Aloo mattar (Potatoes and peas)

A simple, comforting dish that most people love. It’s something that’s grown on me over the last few years and I don’t make it as often as I should.

Aloo mattar aka potato and peas

6 medium sized potatoes, peeled and cubed

1.5 cups frozen peas

1 onion, finely chopped

2-3 green chillies, finely chopped (adjust to taste)

1 tbsp ginger paste

1 tsp garlic paste

1 cup chopped tomatoes (1/2 can)

1 tbsp tomato puree

2 tbsp oil

1 tbsp cumin seeds

1 tbsp coriander powder

2 tsp turmeric powder

1 tsp garam masala

1/2 tsp red chilli powder

handful of fresh coriander leaves, finely chopped

1 tbsp kasoori methi

Heat oil in a pot, add the cumin seeds. As soon as they start to sizzle, stir in the onions and green chillies. Saute until the onions are soft, translucent and golden in colour. Add the ginger and garlic paste, and continue to saute for a minute before stirring in the chopped tomatoes. Cover the pot and let the tomatoes soften and cook down until the oil separates. You should be able to mash them with the back of your spoon kind of soft.

I use a hand blender and blitz it to a smooth gravy at this point, but that’s optional.

Stir in the spices and cook them for a few seconds before adding the tomato paste. Add the peas and 3-4 cups of water, along with the potatoes. Stir well, cover the pot and let it cook on medium heat until potatoes have cooked through (about 15-20 minutes). Sprinkle the fresh coriander leaves and the kasoori methi. Season with salt and black pepper. Adjust the thickness of gravy to your taste by adding water. If you want it thicker, remove the lid and let the water bubble away.

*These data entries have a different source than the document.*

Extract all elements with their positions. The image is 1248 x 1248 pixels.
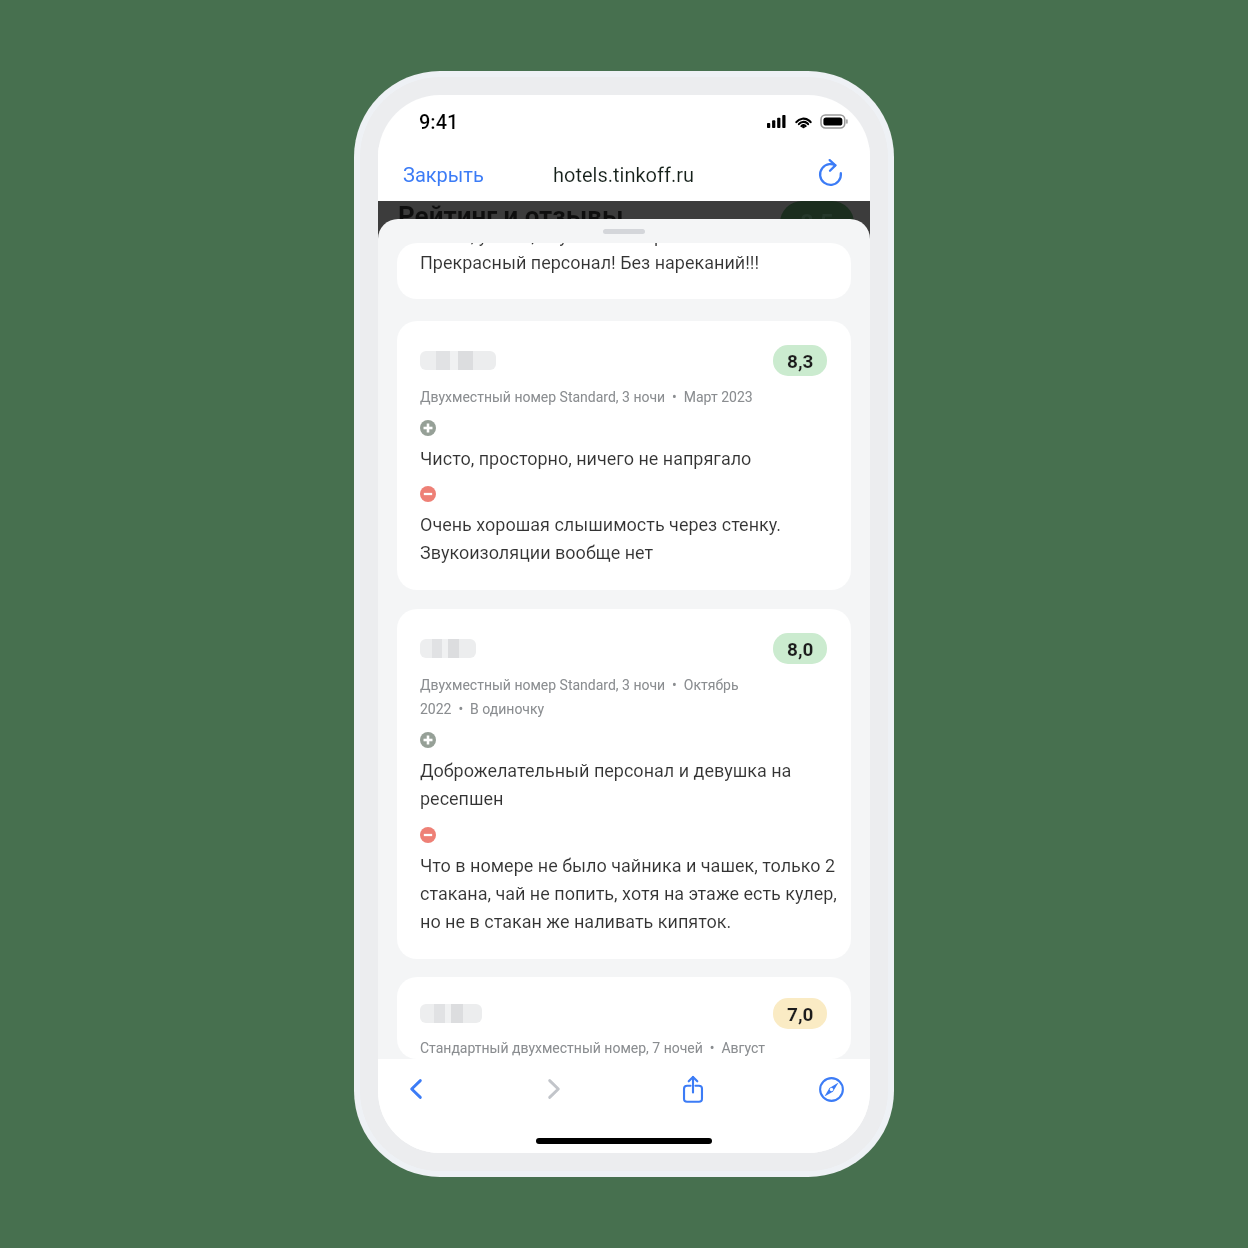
button[interactable]: Share bbox=[671, 1067, 715, 1111]
staticText: 8,0 bbox=[787, 638, 814, 660]
button[interactable]: Open in Safari bbox=[809, 1067, 853, 1111]
staticText: Чисто, просторно, ничего не напрягало bbox=[420, 448, 752, 469]
staticText: 8,3 bbox=[787, 350, 814, 372]
button[interactable]: Forward bbox=[532, 1067, 576, 1111]
staticText: Закрыть bbox=[403, 163, 484, 186]
staticText: Стандартный двухместный номер, 7 ночей •… bbox=[420, 1040, 770, 1056]
button[interactable]: Reload page bbox=[809, 153, 870, 196]
button[interactable]: 8,0 bbox=[397, 609, 851, 959]
staticText: 7,0 bbox=[787, 1003, 814, 1025]
staticText: Доброжелательный персонал и девушка на р… bbox=[420, 760, 840, 810]
staticText: Двухместный номер Standard, 3 ночи • Мар… bbox=[420, 389, 770, 405]
button[interactable]: Back bbox=[394, 1067, 438, 1111]
staticText: 9:41 bbox=[419, 110, 459, 133]
staticText: Прекрасный персонал! Без нареканий!!! bbox=[420, 252, 760, 273]
button[interactable]: Закрыть bbox=[378, 153, 498, 196]
button[interactable]: 8,3 bbox=[397, 321, 851, 590]
staticText: Чисто, уютно, вкусный завтрак bbox=[420, 243, 684, 246]
staticText: 8,5 bbox=[800, 209, 834, 237]
staticText: hotels.tinkoff.ru bbox=[553, 163, 695, 186]
button[interactable]: 7,0 bbox=[397, 977, 851, 1059]
button[interactable]: Чисто, уютно, вкусный завтрак bbox=[397, 243, 851, 299]
staticText: Что в номере не было чайника и чашек, то… bbox=[420, 855, 840, 933]
staticText: Очень хорошая слышимость через стенку. З… bbox=[420, 514, 840, 564]
staticText: Двухместный номер Standard, 3 ночи • Окт… bbox=[420, 677, 770, 717]
staticText: Рейтинг и отзывы bbox=[398, 201, 624, 231]
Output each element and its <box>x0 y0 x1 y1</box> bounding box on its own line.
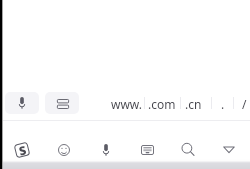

Let it bubble away for a few more minutes before serving with rice or freshly made chapattis. The leftovers are fabulous the next day for breakfast with fresh paranthas.

Easy garlicky Aubergine curry

This recipe does not follow normal ‘traditional’ cooking methods. I make it this way often, as its easy, convenient and its the way I like it. I don’t add many spices/masalas, and the ones I do add are already roasted so I just sprinkle them on instead of cooking them or roasting them in oil. The heat is from the green chillies, which works well for me.

1 medium size aubergine/eggplant;

2 medium sized onions (preferably red ones);

1 inch piece of ginger, grated;

5-6 cloves of garlic, minced;

2 green chillies, chopped;

2 tbsp cooking oil (I like grapeseed)

1 cup passata sauce or 4/5 medium size tomatoes, finely chopped;

1/4 cup base gravy (optional)

Heat the oil in a wok, add roughly chopped pieces of aubergine and start to stir fry on medium heat. Same time, start slicing the red onions and drop them in with the aubergine. Add the ginger, garlic, green chillies to this. Sprinkle a little salt and cover the wok. Let this cook on medium heat for 10 minutes or so. I have an induction stove, so you may need to adjust the heat levels but idea is that the steam buildup inside cooks it through slowly. I like some of the edges caramelising a little, as it gives it a nice flavour.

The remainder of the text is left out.